The Strong owns and cares for the world’s most comprehensive collection of toys, dolls, board games, video games, other electronic games, and other historical materials related to play. This unprecedented assemblage offers a unique interpretive and educational window into the critical role of play in human physical, social, and intellectual development and the ways in which play reflects cultural history.
The Strong’s Brian Sutton-Smith Library & Archives of Play is the only library and archives devoted solely to collecting and preserving materials that illustrate and document the role of play in human physical, social, and intellectual development and the ways in which play illuminates cultural history. The 220,000-volume research library houses a full spectrum of primary and secondary sources, including scholarly works, professional journals, other periodicals, trade catalogs, children’s books, comic books, manuscripts, personal papers, business records, and more.
Online Access to Collections
Thousands of artifacts from The Strong’s collections are on view in museum exhibits and tens of thousands of objects are accessible through the museum’s Google Arts & Culture page.
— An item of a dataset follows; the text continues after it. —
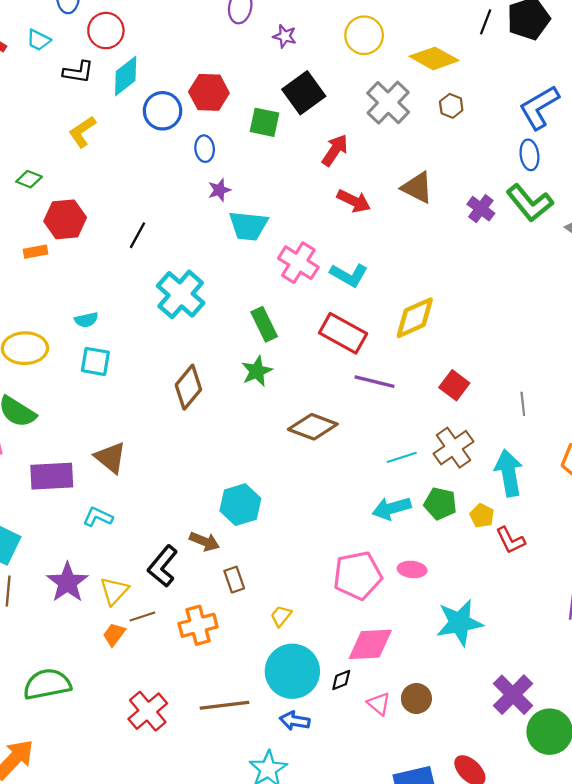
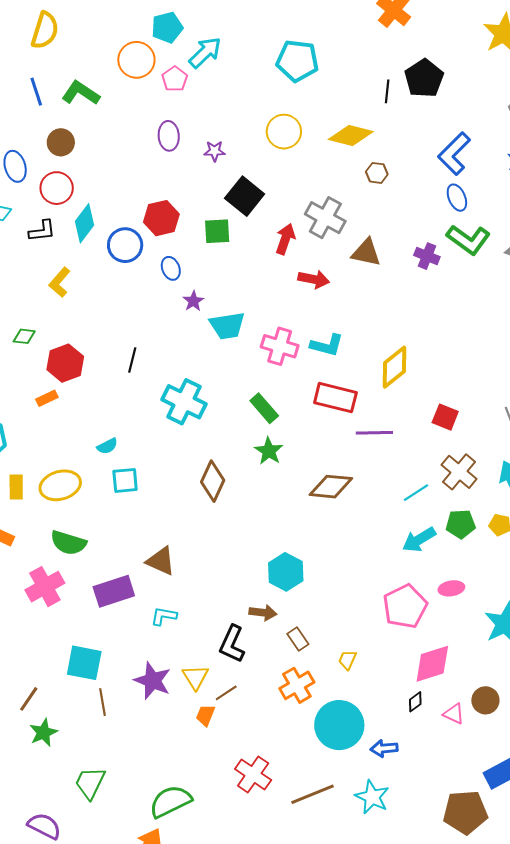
gray cross: (388, 103) -> (325, 218), moved
orange cross: (198, 625) -> (297, 685), moved
cyan circle: (292, 671) -> (339, 725), moved
green semicircle: (47, 684) -> (170, 801), moved
brown line: (225, 705) -> (312, 794), moved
Also online are the library and archival catalogs of the Brian Sutton-Smith Library and Archives of Play, which provides a window in The Strong’s vast collection of books and trade publications.
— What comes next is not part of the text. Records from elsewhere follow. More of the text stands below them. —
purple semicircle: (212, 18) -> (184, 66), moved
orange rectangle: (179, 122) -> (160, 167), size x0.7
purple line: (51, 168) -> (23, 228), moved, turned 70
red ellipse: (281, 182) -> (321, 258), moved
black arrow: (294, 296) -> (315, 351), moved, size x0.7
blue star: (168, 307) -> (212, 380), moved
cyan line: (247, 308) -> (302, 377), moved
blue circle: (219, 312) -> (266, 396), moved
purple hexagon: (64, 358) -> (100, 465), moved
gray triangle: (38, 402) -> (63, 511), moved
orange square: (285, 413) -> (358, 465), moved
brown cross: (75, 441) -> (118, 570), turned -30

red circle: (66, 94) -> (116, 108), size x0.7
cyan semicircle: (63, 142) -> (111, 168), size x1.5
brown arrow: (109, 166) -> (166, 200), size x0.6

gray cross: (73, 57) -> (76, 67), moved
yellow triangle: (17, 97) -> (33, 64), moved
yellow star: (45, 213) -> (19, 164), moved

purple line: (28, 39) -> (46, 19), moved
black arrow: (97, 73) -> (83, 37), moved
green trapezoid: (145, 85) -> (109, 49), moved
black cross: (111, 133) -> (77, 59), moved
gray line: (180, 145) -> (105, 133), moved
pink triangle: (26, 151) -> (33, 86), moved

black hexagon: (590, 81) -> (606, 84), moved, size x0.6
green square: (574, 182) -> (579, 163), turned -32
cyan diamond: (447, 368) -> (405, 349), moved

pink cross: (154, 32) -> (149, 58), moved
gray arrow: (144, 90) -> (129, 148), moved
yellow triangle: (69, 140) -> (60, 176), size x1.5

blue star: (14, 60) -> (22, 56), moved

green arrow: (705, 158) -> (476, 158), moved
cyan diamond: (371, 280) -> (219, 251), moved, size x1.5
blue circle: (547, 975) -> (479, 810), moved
On-Site Access to Collections
On-site access to the full museum collection is available to scholars, students, collectors, and other researchers by appointment. Appointments may be made via an online form, by phone at 585-410-6349, or by sending an email to firstname.lastname@example.org. Please provide a topic of research, indicate the materials desired, and any special needs. The Strong distinguishes between library materials, archival collections, and museum objects. Library materials include published materials such as books, journals, magazines, zines, trade catalogs, and marketing kits. Archival collections contain unpublished materials such as manuscripts, correspondence, design notes and drawings, focus group and other research data. Dolls, toys, games, puzzles, video games, pinball and arcade games, and other physical objects are considered museum objects.
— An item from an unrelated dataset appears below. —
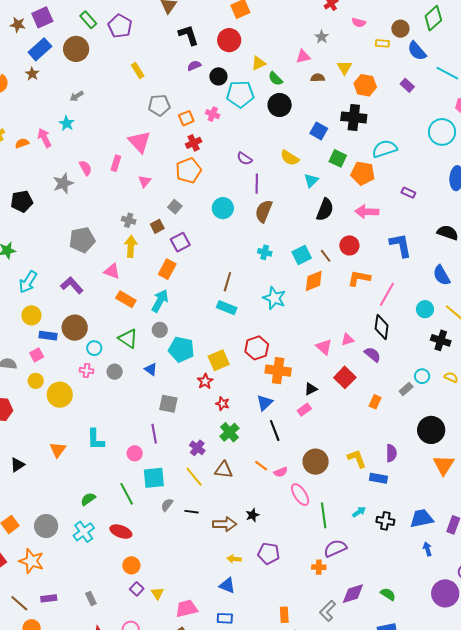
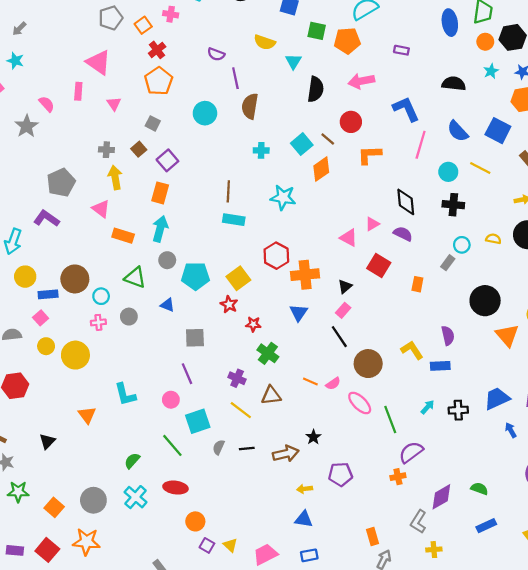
pink triangle: (112, 271) -> (101, 209), turned 30
purple L-shape: (72, 285) -> (46, 218), moved
pink line: (387, 294) -> (421, 145), moved
black cross: (441, 340) -> (453, 205), moved
black line: (275, 431) -> (339, 337), moved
Frequently Accessed Policies, Guides, and Forms:
- Use of Collections Materials Agreement
- Digital Game Files Access Policy
- Image Rights and Reproductions Fee Schedule
- Image Use Agreement
- How to Use the Archives Catalog
- Frequently Asked Questions about Researching at The Strong
To promote and advance play scholarship, The Strong invites academic professionals, independent scholars, museum scholars, and advanced graduate students at the Masters or PhD level to apply for research fellowships. Fellowships provide financial support for scholarly play research conducted on site at The Strong in Rochester, New York, for periods of study ranging from one to four weeks.